The last thing, which is a little different is the bulbs I planted. I have 3 different bulbs planted. I don't really know what they are, but not much has happened. I did accidently knock one out when I poured water into my tank and it seemed to have roots. A couple days later, there was a little green leaf thing sticking out of the gravel. Did I plant it upside down possibly? The other two bulbs are showing nothing. They are supposed to start growing within 30 days.










The second part of this post is about pruning. Obviously, I want and need to take the dead parts off the plants. My problem is, I don't have aquascaping tools at all. Can I pull off the leaves? Should I cut them with normal scissors?


----------



## Kaxen (Mar 3, 2013)

Wow I'm surprised the dwarf sag died. I can't kill it even unrooted in a somewhat dim tank.

If you don't got aquascaping tools, normal scissors work. I tend to clip things between my fingernails because I'm not dextrous with scissors at all.


----------



## CollegeBettas (Feb 23, 2016)

I guess I must be talented. I have some floating in the tank in the first two pictures that I think is dead too. Oh well. I really doubt it is the lighting in that tank though. Ever since I put that light on the tank, the Salvinia Minima stopped dying and started thriving. I will have to clip the plants tomorrow. I figured regular scissors would work.

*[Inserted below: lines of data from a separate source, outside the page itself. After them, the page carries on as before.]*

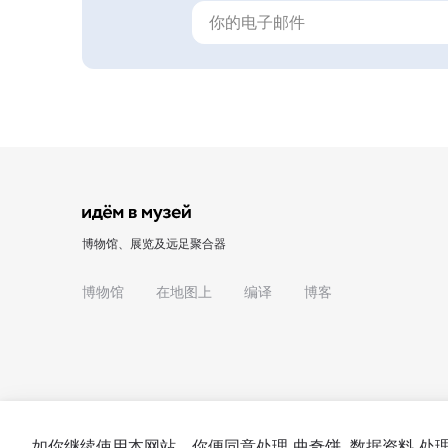
博物馆、展览及远足聚合器
博物馆
在地图上
编译
博客
如你继续使用本网站，你便同意处理
曲奇饼
. 数据资料 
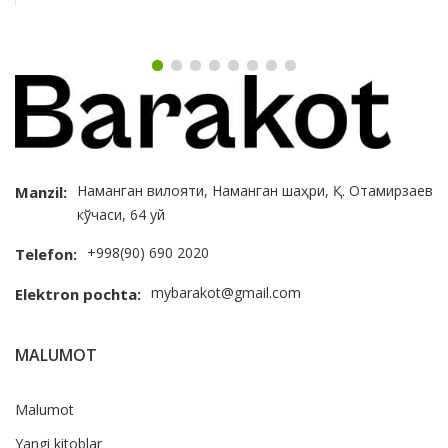
Наманган вилояти, Наманган шаҳри, Қ. Отамирзаев
Manzil:
кўчаси, 64 уй
+998(90) 690 2020
Telefon:
mybarakot@gmail.com
Elektron pochta:
MALUMOT
Malumot
Yangi kitoblar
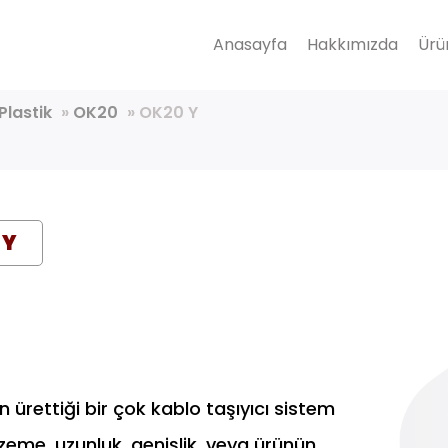
Anasayfa
Hakkımızda
Ürü
 Plastik
»
OK20
»
OK20 Y
 Y
n ürettiği bir çok kablo taşıyıcı sistem
lzeme, uzunluk, genişlik, veya ürünün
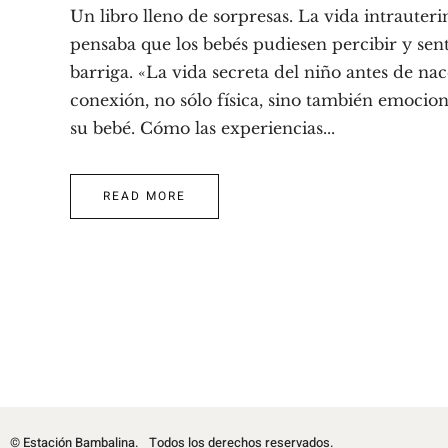
Un libro lleno de sorpresas. La vida intraute
pensaba que los bebés pudiesen percibir y sent
barriga. «La vida secreta del niño antes de na
conexión, no sólo física, sino también emocio
su bebé. Cómo las experiencias...
READ MORE
© Estación Bambalina.
Todos los derechos reservados.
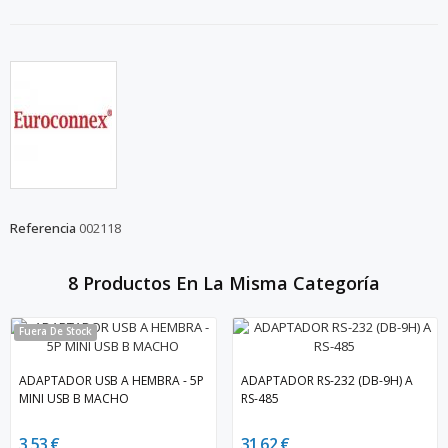
Referencia
002118
8 Productos En La Misma Categoría
Fuera De Stock
ADAPTADOR USB A HEMBRA - 5P
ADAPTADOR RS-232 (DB-9H) A
MINI USB B MACHO
RS-485
3,53 €
31,62 €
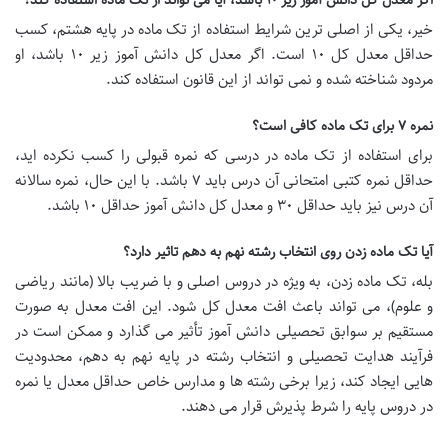
خیر، یکی از اصلی ترین شرایط استفاده از تک ماده در پایه هشتم، کسب
حداقل معدل کل ۱۰ است. اگر معدل کل دانش آموز زیر ۱۰ باشد، او
مردود شناخته شده و نمی تواند از این قانون استفاده کند.
نمره ۷ برای تک ماده کافی است؟
برای استفاده از تک ماده در درسی که نمره قبولی را کسب نکرده اید،
حداقل نمره کتبی امتحانی آن درس باید ۷ باشد. با این حال، نمره سالانه
آن درس نیز باید حداقل ۳۰ و معدل کل دانش آموز حداقل ۱۰ باشد.
آیا تک ماده زدن روی انتخاب رشته نهم به دهم تاثیر دارد؟
بله، تک ماده زدن، به ویژه در دروس اصلی و با ضریب بالا (مانند ریاضی
و علوم)، می تواند باعث افت معدل کل شود. این افت معدل به صورت
مستقیم بر سوابق تحصیلی دانش آموز تأثیر می گذارد و ممکن است در
فرآیند هدایت تحصیلی و انتخاب رشته در پایه نهم به دهم، محدودیت
هایی ایجاد کند، زیرا برخی رشته ها و مدارس خاص حداقل معدل یا نمره
در دروس پایه را شرط پذیرش قرار می دهند.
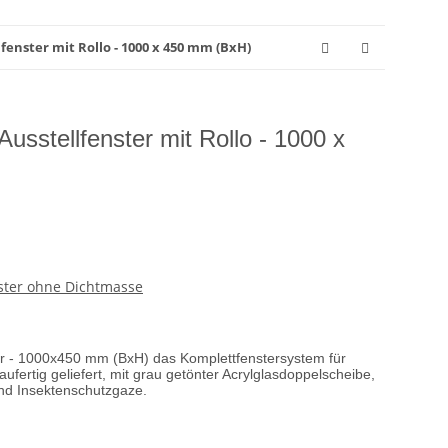
fenster mit Rollo - 1000 x 450 mm (BxH)
sstellfenster mit Rollo - 1000 x
nster ohne Dichtmasse
er - 1000x450 mm (BxH) das Komplettfenstersystem für
fertig geliefert, mit grau getönter Acrylglasdoppelscheibe,
und Insektenschutzgaze.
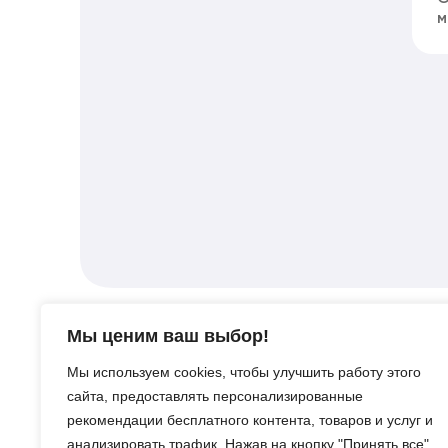
м
Мы ценим ваш выбор!
Новости
По
Мы используем cookies, чтобы улучшить работу этого
Соревнования
сайта, предоставлять персонализированные
сообщества Chaos Cubed
рекомендации бесплатного контента, товаров и услуг и
в Майнкрафте: сроки,
анализировать трафик. Нажав на кнопку "Принять все",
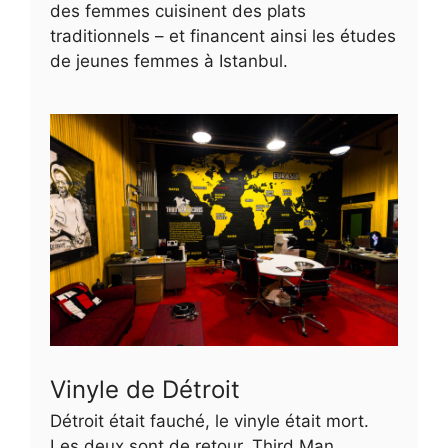
des femmes cuisinent des plats
traditionnels – et financent ainsi les études
de jeunes femmes à Istanbul.
Vinyle de Détroit
Détroit était fauché, le vinyle était mort.
Les deux sont de retour. Third Man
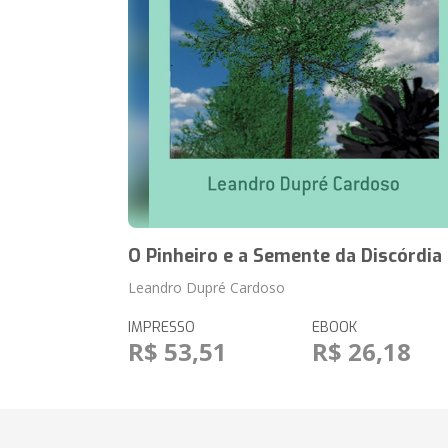
O Pinheiro e a Semente da Discórdia
Leandro Dupré Cardoso
IMPRESSO
EBOOK
R$ 53,51
R$ 26,18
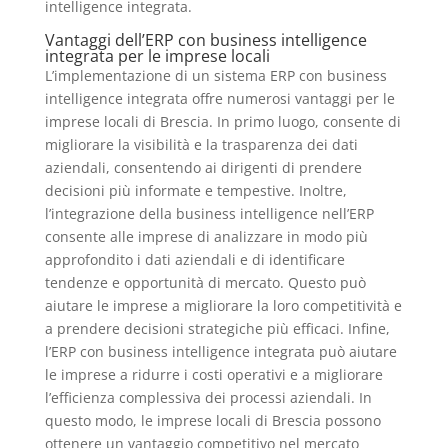
intelligence integrata.
Vantaggi dell’ERP con business intelligence
integrata per le imprese locali
L’implementazione di un sistema ERP con business
intelligence integrata offre numerosi vantaggi per le
imprese locali di Brescia. In primo luogo, consente di
migliorare la visibilità e la trasparenza dei dati
aziendali, consentendo ai dirigenti di prendere
decisioni più informate e tempestive. Inoltre,
l’integrazione della business intelligence nell’ERP
consente alle imprese di analizzare in modo più
approfondito i dati aziendali e di identificare
tendenze e opportunità di mercato. Questo può
aiutare le imprese a migliorare la loro competitività e
a prendere decisioni strategiche più efficaci. Infine,
l’ERP con business intelligence integrata può aiutare
le imprese a ridurre i costi operativi e a migliorare
l’efficienza complessiva dei processi aziendali. In
questo modo, le imprese locali di Brescia possono
ottenere un vantaggio competitivo nel mercato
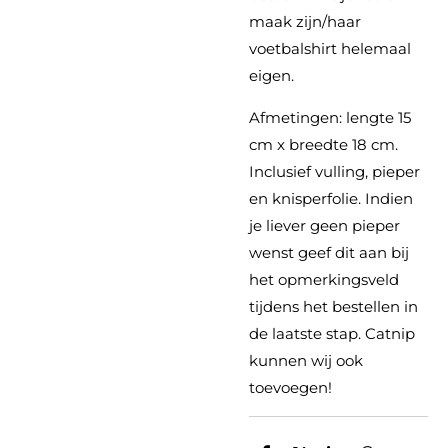
maak zijn/haar
voetbalshirt helemaal
eigen.
Afmetingen: lengte 15
cm x breedte 18 cm.
Inclusief vulling, pieper
en knisperfolie. Indien
je liever geen pieper
wenst geef dit aan bij
het opmerkingsveld
tijdens het bestellen in
de laatste stap. Catnip
kunnen wij ook
toevoegen!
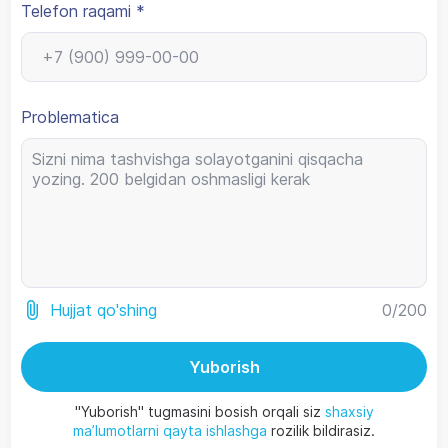
Telefon raqami *
Problematica
0
/200
Hujjat qo'shing
Yuborish
"Yuborish" tugmasini bosish orqali siz
shaxsiy
ma’lumotlarni qayta ishlashga
rozilik bildirasiz.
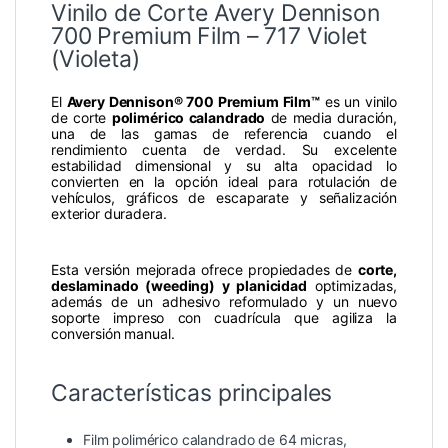
Vinilo de Corte Avery Dennison
700 Premium Film – 717 Violet
(Violeta)
El
Avery Dennison® 700 Premium Film™
es un vinilo
de corte
polimérico calandrado
de media duración,
una de las gamas de referencia cuando el
rendimiento cuenta de verdad. Su excelente
estabilidad dimensional y su alta opacidad lo
convierten en la opción ideal para rotulación de
vehículos, gráficos de escaparate y señalización
exterior duradera.
Esta versión mejorada ofrece propiedades de
corte,
deslaminado (weeding) y planicidad
optimizadas,
además de un adhesivo reformulado y un nuevo
soporte impreso con cuadrícula que agiliza la
conversión manual.
Características principales
Film polimérico calandrado de 64 micras,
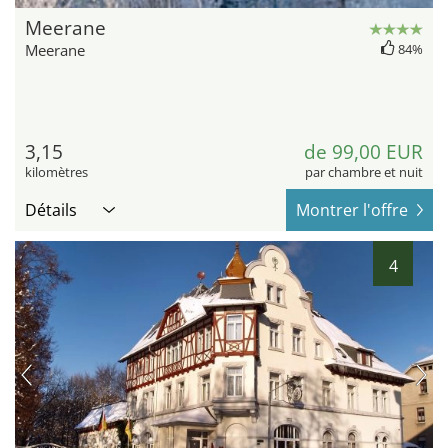
Meerane
Meerane
84%
3,15
de 99,00 EUR
kilomètres
par chambre et nuit
Détails
Montrer l'offre
4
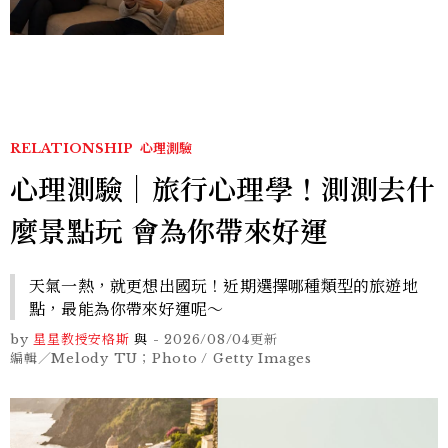
RELATIONSHIP
心理測驗
心理測驗｜旅行心理學！測測去什
麼景點玩 會為你帶來好運
天氣一熱，就更想出國玩！近期選擇哪種類型的旅遊地
點，最能為你帶來好運呢～
by
星星教授安格斯
與
-
2026/08/04
更新
編輯／Melody TU；Photo / Getty Images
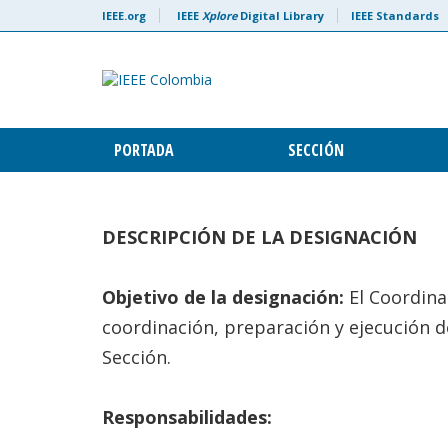
Skip to content
IEEE.org
IEEE
Xplore
Digital Library
IEEE Standards
PORTADA
SECCIÓN
DESCRIPCIÓN DE LA DESIGNACIÓN
Objetivo de la designación:
El Coordina
coordinación, preparación y ejecución d
Sección.
Responsabilidades:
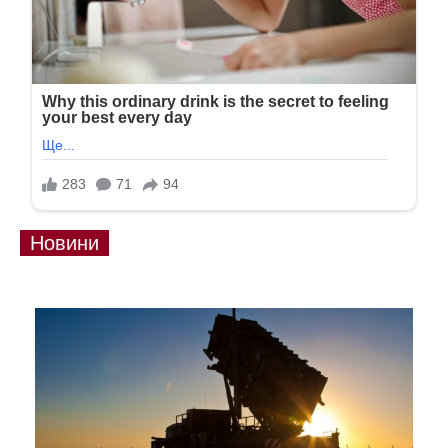
Новини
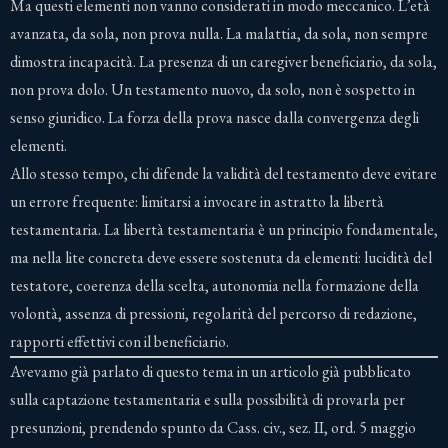
Ma questi elementi non vanno considerati in modo meccanico. L’età
avanzata, da sola, non prova nulla. La malattia, da sola, non sempre
dimostra incapacità. La presenza di un caregiver beneficiario, da sola,
non prova dolo. Un testamento nuovo, da solo, non è sospetto in
senso giuridico. La forza della prova nasce dalla convergenza degli
elementi.
Allo stesso tempo, chi difende la validità del testamento deve evitare
un errore frequente: limitarsi a invocare in astratto la libertà
testamentaria. La libertà testamentaria è un principio fondamentale,
ma nella lite concreta deve essere sostenuta da elementi: lucidità del
testatore, coerenza della scelta, autonomia nella formazione della
volontà, assenza di pressioni, regolarità del percorso di redazione,
rapporti effettivi con il beneficiario.
Avevamo già parlato di questo tema in un articolo già pubblicato
sulla captazione testamentaria e sulla possibilità di provarla per
presunzioni, prendendo spunto da Cass. civ., sez. II, ord. 5 maggio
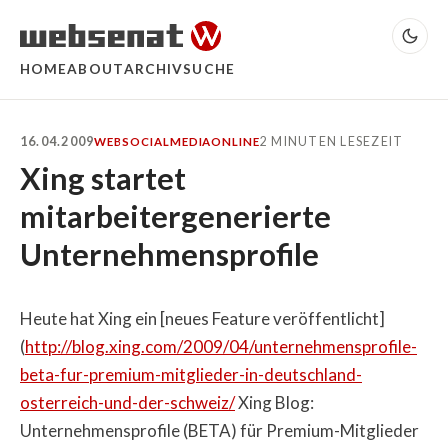
HOME
ABOUT
ARCHIV
SUCHE
16.04.2009
2 MINUTEN LESEZEIT
WEB
SOCIALMEDIA
ONLINE
Xing startet
mitarbeitergenerierte
Unternehmensprofile
Heute hat Xing ein [neues Feature veröffentlicht]
(
http://blog.xing.com/2009/04/unternehmensprofile-
beta-fur-premium-mitglieder-in-deutschland-
osterreich-und-der-schweiz/
Xing Blog:
Unternehmensprofile (BETA) für Premium-Mitglieder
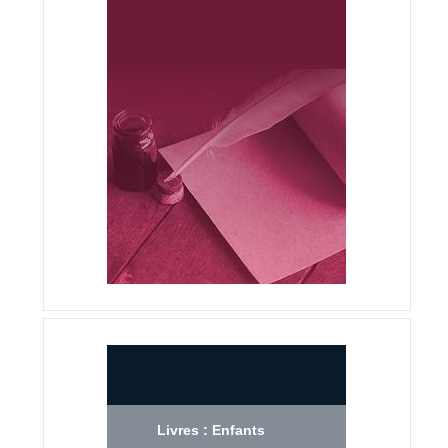
Livres : Enfants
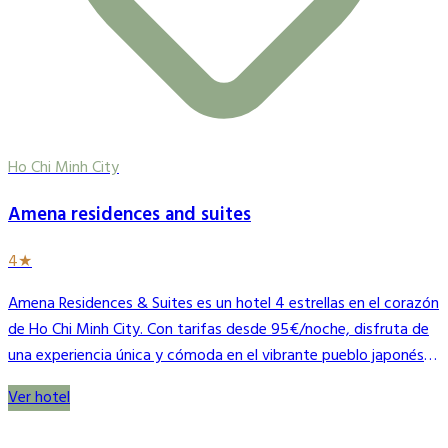
Ho Chi Minh City
Amena residences and suites
4★
Amena Residences & Suites es un hotel 4 estrellas en el corazón
de Ho Chi Minh City. Con tarifas desde 95€/noche, disfruta de
una experiencia única y cómoda en el vibrante pueblo japonés
de Saigón.
Ver hotel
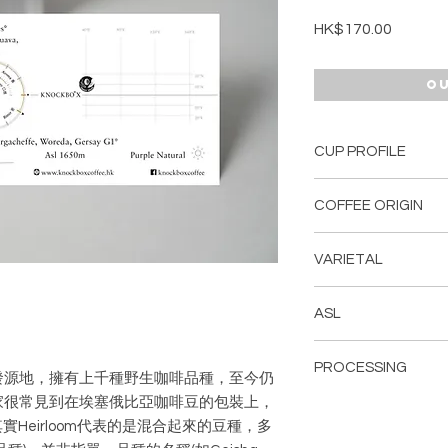
Price
HK$170.00
Ou
CUP PROFILE
Hops, Pink Guava, Y
COFFEE ORIGIN
Ethiopia, Yirgachef
VARIETAL
Heirloom
ASL
1650m
PROCESSING
發源地，擁有上千種野生咖啡品種，至今仍
家很常見到在埃塞俄比亞咖啡豆的包裝上，
Purple Natural
其實Heirloom代表的是混合起來的豆種，多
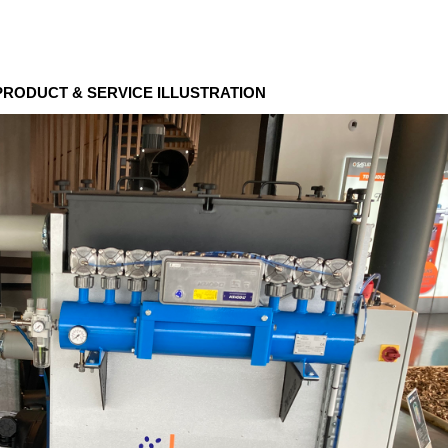
 PRODUCT & SERVICE ILLUSTRATION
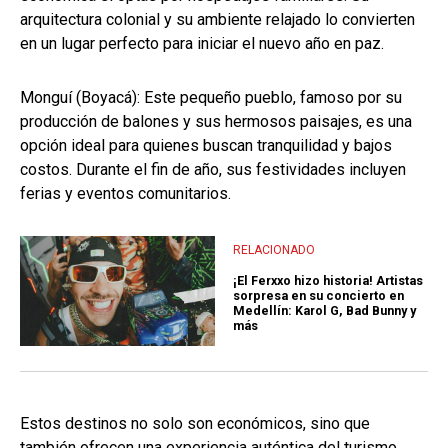
arquitectura colonial y su ambiente relajado lo convierten
en un lugar perfecto para iniciar el nuevo año en paz.
Monguí (Boyacá): Este pequeño pueblo, famoso por su
producción de balones y sus hermosos paisajes, es una
opción ideal para quienes buscan tranquilidad y bajos
costos. Durante el fin de año, sus festividades incluyen
ferias y eventos comunitarios.
RELACIONADO
¡El Ferxxo hizo historia! Artistas
sorpresa en su concierto en
Medellín: Karol G, Bad Bunny y
más
Estos destinos no solo son económicos, sino que
también ofrecen una experiencia auténtica del turismo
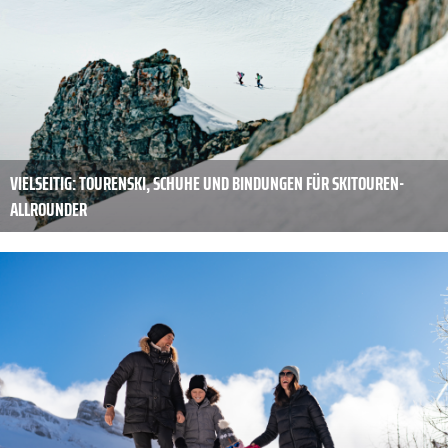
VIELSEITIG: TOURENSKI, SCHUHE UND BINDUNGEN FÜR SKITOUREN-
ALLROUNDER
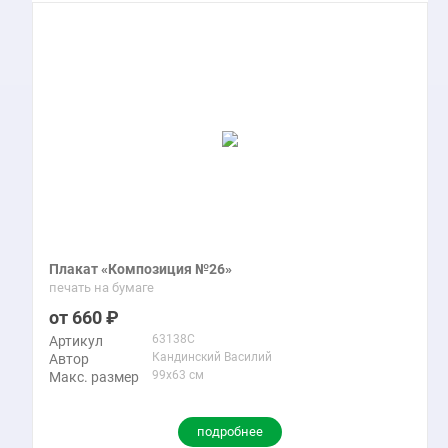
Плакат «Композиция №26»
печать на бумаге
660
63138C
Артикул
Кандинский Василий
Автор
99x63 см
Макс. размер
подробнее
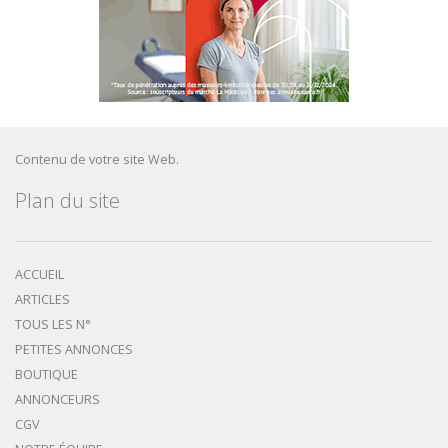
Contenu de votre site Web.
Plan du site
ACCUEIL
ARTICLES
TOUS LES N°
PETITES ANNONCES
BOUTIQUE
ANNONCEURS
CGV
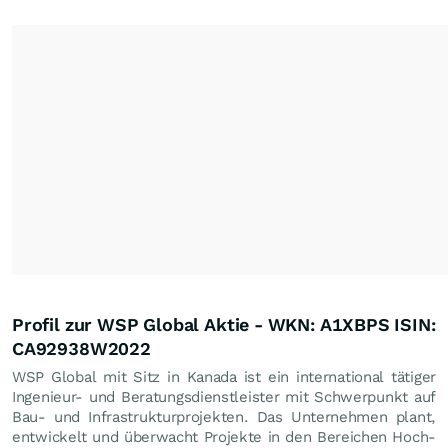
Profil zur WSP Global Aktie - WKN: A1XBPS ISIN:
CA92938W2022
WSP Global mit Sitz in Kanada ist ein international tätiger
Ingenieur- und Beratungsdienstleister mit Schwerpunkt auf
Bau- und Infrastrukturprojekten. Das Unternehmen plant,
entwickelt und überwacht Projekte in den Bereichen Hoch-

I kind of want to go back to Petco and get a couple more plants from their plant tank because there are guppy fry in there and it would be a good excuse for having another fish.


----------



## RussellTheShihTzu (Mar 19, 2013)

The Dwarf Sag was planted too deep. You don't want to plant the crown of any plant; terrestrial or aquatic. I trim leaves the minute they start to die. If you don't then the plant will feed the dying part instead of putting all of its energy into new growth.

Are there root tabs in the pots?


----------



## CollegeBettas (Feb 23, 2016)

Man, I tried not to make it too deep. What about the floating ones? Is that just because they aren't in dirt at all?


----------



## NiceCrocs (May 14, 2016)

I just reach in with a (clean) hand and pinch off bad leaves to throw away. No scissors or aqua tools needed  but I only have two small Anubias plants in mine.


----------



## Francis the Docile Dragon (Apr 20, 2016)

Welp, I just yanked off a ton of leaves and stems off our plant. It was far too large for the tank. I think it's an Amazon Sword, but I'm not sure. I didn't even think about whether or not I should cut them off. 

What I *am *sure of, is that the dang thing made algae start growing in our otherwise crystal-clear, lovely little tank. 

I took pleasure in snapping those stems. A good deal of pleasure.


----------



## RussellTheShihTzu (Mar 19, 2013)

The Sword didn't cause the algae. Nutrient/light imbalance causes that. How long do you leave the lights on?


----------



## Francis the Docile Dragon (Apr 20, 2016)

RussellTheShihTzu said:


> The Sword didn't cause the algae. Nutrient/light imbalance causes that. How long do you leave the lights on?


Less than before we put the plant in, which is why I assumed the plant did it!


----------



## MysticSky22301 (Apr 16, 2016)

My swords die off once in a while I just pinch off the leaves that are brown I did lose a pot of dwarf grass


----------



## CollegeBettas (Feb 23, 2016)

I have a lot of problems with algae too, but I leave my lights on too long. I am not home often, so the lights stay on too long. Of have brown and green algae.


----------



## Francis the Docile Dragon (Apr 20, 2016)

CollegeBettas said:


> I have a lot of problems with algae too, but I leave my lights on too long. I am not home often, so the lights stay on too long. Of have brown and green algae.


It's so gross. And the snail does not see to be eating it. Idk which kind we have. It sees to be b/t a green & brown colour.


----------



## RussellTheShihTzu (Mar 19, 2013)

Get a timer. They are fairly cheap. I think in Wal-Mart they were less than $5.00.

Remember, too: Not all algae eaters eat all algae.


----------



## Francis the Docile Dragon (Apr 20, 2016)

RussellTheShihTzu said:


> Get a timer. They are fairly cheap. I think in Wal-Mart they were less than $5.00.
> 
> Remember, too: Not all algae eaters eat all algae.


HA! You aren't kidding! All this little guy has done is make me think he's dead a few dozen times.


----------



## CollegeBettas (Feb 23, 2016)

RussellTheShihTzu said:


> Get a timer. They are fairly cheap. I think in Wal-Mart they were less than $5.00.
> 
> Remember, too: Not all algae eaters eat all algae.


I need to get timers and then just feed the fish in the morning. I think I may get one of those strup timers since I have 4 lights.


----------



## RussellTheShihTzu (Mar 19, 2013)

I plugged a power strip into my two-outlet timer when I added more lights. I also plug all of my heaters and the filters into a power strip so I can turn them all off with one switch during water changes.


----------



## CollegeBettas (Feb 23, 2016)

That's a good idea. I already have in the strip to turn off. I started doing that this summer.


----------